If a sequence $(f_n)$ converges pointwise to the same function $f$ on all $\mathbb{R}$, does this imply that $(f_n)$ uniformly converges to $f$ on an interval of $\mathbb{R}$?
From what I understand, this should be false. I know from a theorem that if a sequence of functions converges uniformly to a function $f$, $f$ is continuous. However, the converse is false (I think). In other words, the fact that a sequence of functions converges to a continuous function does not guarantee that the sequence of functions is uniformly convergent.
If $(f_n)$ converges pointwise to the same function $f$ on all $\mathbb{R}$, wouldn't that simply mean that the $f$ is continuous? Using the same logic as the one in the converse of the theorem above, wouldn't that mean that the sequence of functions need not to be uniformly convergent?

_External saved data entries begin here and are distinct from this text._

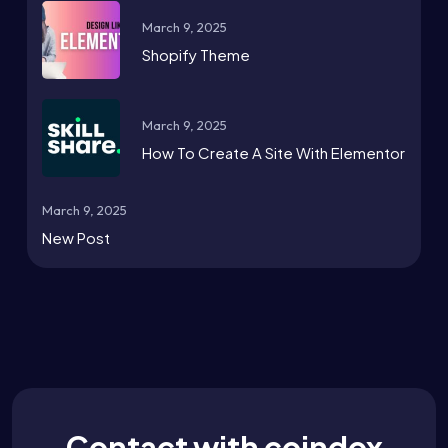
March 9, 2025
Shopify Theme
March 9, 2025
How To Create A Site With Elementor
March 9, 2025
New Post
Contact with coindox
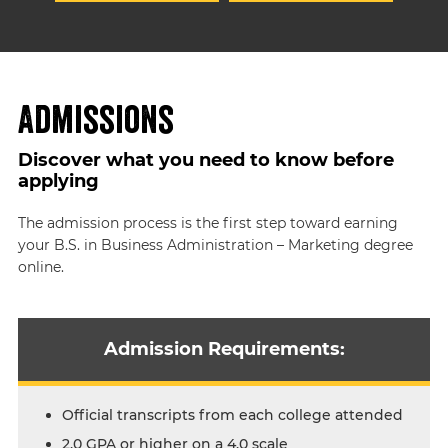
Admissions
Discover what you need to know before
applying
The admission process is the first step toward earning
your B.S. in Business Administration – Marketing degree
online.
Admission Requirements:
Official transcripts from each college attended
2.0 GPA or higher on a 4.0 scale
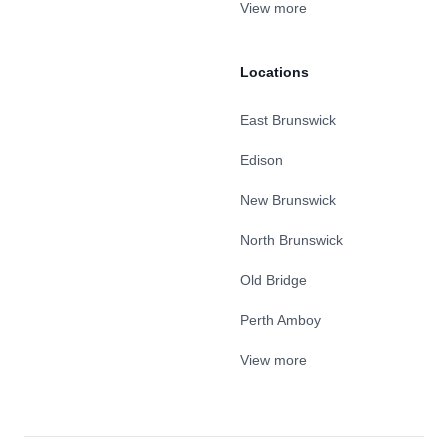
View more
Locations
East Brunswick
Edison
New Brunswick
North Brunswick
Old Bridge
Perth Amboy
View more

I am not quite sure about this though. What are some examples or information that is relevant?
Best Answer
Let $f_n = 1_{[n,\infty)}$ (that is $f_n(x) = \begin{cases} 1, & x \ge n\\0, & \text{otherwise} \end{cases}$).
Then $f_n(x) \to 0$ for all $x$, but $f_n$ does not converge to 0 uniformly.
Another example, let $g_n(x) = \begin{cases} 0, & x < 0 \\ x^n, & x \in [0,1]\\1, & x > 1 \end{cases}$. Then $g_n(x) \to g(x)$, where $g(x) = \begin{cases} 0, & x < 1 \\1, & x \ge 1 \end{cases}$, which is not continuous. Furthermore, the convergence is not uniform.